### [Task instructions]
Within the data below, copy each line where the string "that" is found.

### [Supplied records]
════════════════════
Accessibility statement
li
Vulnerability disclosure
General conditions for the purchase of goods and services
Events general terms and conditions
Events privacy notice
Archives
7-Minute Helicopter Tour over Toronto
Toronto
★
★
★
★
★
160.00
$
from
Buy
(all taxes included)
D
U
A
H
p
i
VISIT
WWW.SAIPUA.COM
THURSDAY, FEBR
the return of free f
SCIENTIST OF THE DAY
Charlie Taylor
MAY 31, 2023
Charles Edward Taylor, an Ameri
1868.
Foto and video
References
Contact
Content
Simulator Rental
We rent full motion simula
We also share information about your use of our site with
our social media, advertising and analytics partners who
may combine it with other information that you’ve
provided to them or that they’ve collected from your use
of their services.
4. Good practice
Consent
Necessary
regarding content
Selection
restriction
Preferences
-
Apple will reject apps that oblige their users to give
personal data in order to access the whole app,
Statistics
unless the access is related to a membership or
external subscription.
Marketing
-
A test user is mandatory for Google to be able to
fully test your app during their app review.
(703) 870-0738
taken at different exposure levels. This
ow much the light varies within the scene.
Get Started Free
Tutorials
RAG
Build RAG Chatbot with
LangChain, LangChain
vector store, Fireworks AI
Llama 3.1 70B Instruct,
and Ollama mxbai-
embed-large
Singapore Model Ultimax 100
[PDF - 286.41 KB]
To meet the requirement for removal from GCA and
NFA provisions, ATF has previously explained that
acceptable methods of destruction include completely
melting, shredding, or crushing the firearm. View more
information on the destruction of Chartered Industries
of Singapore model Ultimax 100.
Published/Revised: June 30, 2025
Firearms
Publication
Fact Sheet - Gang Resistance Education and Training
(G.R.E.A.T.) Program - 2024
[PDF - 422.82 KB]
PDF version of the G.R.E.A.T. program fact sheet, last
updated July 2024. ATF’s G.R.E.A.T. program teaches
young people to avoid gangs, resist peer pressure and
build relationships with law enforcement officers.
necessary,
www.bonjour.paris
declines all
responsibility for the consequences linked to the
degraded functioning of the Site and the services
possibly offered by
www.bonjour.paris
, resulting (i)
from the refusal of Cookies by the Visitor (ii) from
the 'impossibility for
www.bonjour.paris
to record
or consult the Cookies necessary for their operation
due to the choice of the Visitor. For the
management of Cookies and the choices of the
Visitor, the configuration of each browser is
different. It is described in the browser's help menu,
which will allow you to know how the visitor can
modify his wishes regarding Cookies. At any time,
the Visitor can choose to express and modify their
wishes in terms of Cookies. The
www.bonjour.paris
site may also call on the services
════════════════════
### [Answer to this exercise]
may combine it with other information that you’ve
provided to them or that they’ve collected from your use
Apple will reject apps that oblige their users to give
NFA provisions, ATF has previously explained that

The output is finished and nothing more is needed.